# Hay back in the day.



## SeverinR (Mar 6, 2012)

We have talked about moving forces over long distance.

One important part of a horses diet is good clean hay or grass.  
I just found this:
http://www.localhistories.org/middle.html
Does this mean they just piled hay and no means to bale it? I have recently read of the Amish using a device to pile hay in a large stack, but does not mention how they move it, or keep it dry. I am sure people might have tied bundles of hay with rope, but how big and how stackable?

Wet hay means:
1.mold or fungus that will kill a horse 2. a potential fire hazard as heat builds up from decomposing wet hay under pressure.

So when traveling, time would have to be spent on grazing horses, as transporting edible hay would be very difficult.

Modern hay bales weigh between 40-100 pounds, which will last a single horse 3-4 days(2flakes/feeding 2 feedings a day with 14-16 flakes a bale.). Imagine how many modern hay bales it would take to feed a dozen horses for several weeks/months, and still carry the items needed to travel with on a wagon and still be pulled by animals.


----------



## JCFarnham (Mar 6, 2012)

Modern grazing animals to me tend to be more likely to nibble on fresh grown grass than touch the hay left for them (though they sure do get excited by it, if its not there they'll find something similar to have instead, or just go with out...). There is usually couple of horses on one of our field next door (not our animals mind), and while their owners _do_ put out some for them, only very rarely have I seen them picking at it. 

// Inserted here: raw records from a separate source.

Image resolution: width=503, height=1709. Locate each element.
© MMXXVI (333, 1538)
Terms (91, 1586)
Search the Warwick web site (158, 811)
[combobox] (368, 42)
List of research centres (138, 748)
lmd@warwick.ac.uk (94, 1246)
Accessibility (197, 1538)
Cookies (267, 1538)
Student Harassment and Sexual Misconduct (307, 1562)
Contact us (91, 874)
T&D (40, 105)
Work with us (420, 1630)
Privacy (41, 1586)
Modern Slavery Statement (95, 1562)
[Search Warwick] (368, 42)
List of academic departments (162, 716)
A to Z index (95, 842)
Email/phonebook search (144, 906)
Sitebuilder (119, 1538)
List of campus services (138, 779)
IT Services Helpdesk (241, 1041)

I'm not a expert let that be known.

Here are my own thoughts on a solution to this logistics problem. While you would surely want to carry as much specialised feed as you can for your horses, you would need to cut back for speed of movement. The surplus nutrients needed then would have to come from "found" or "borrowed" edibles in a nose bag, or the natural way (grass, weeds, fruit on low branches, etc.) or perhaps you could instead wear the horse down to uselessness and exchange it for a fresh one. "Don't spare the horses" comes to mind.

Surely someone will be able to find you some quantifiable knowledge soon but in the mean time I hope my own helps some or at least drawing your attention to issues on which you can later focus your research


----------



## SeverinR (Mar 6, 2012)

definately fresh is always better then cut, by the animals and by humans transporting them.

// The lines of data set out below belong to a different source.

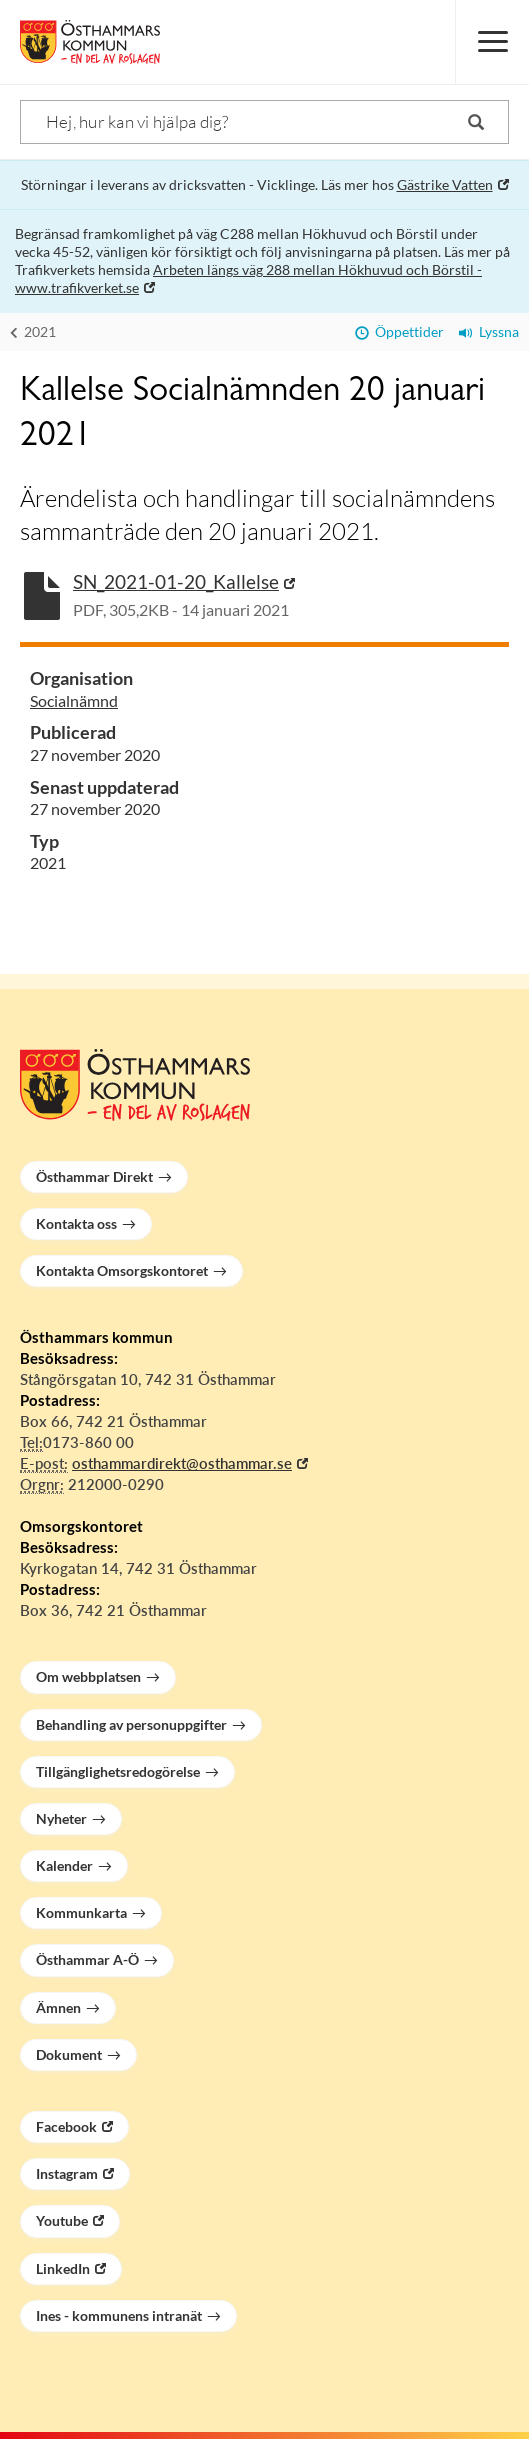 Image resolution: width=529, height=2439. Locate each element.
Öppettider (399, 331)
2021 (33, 331)
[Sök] (264, 122)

Hay would only be carried if they could not get fresh along the way. drought fields, desert and Frozen winter come to mind. 
The dangers of travel in desert or winter discouraged long travel, let alone carrying fiberous edibles.
Otherwise just camping near a field of grass would satisfy the horses, but they need time to graze, and still get sleep before the next morning ride.

Horses will grab a bite here and there on the road, but doesn't add much to the diet, because of the bit in their mouth, mostly a boredom chew.  Also a horse that stops to nibble slows the group down considerably.  So eating on the road was not possible for the horse.
Theoretically, if you hung a feeding bag to the back of a wagon, with a horse that didn't have to have a bit(yes, some horses can be ridden without a bit(hackmore or by leg pressure) the horse could eat while walking, probably not great for digestion but...
Horse without reins bareback
Bareback riding WITHOUT reins performed by Stacy Westfall - YouTube

this makes me miss my horse


----------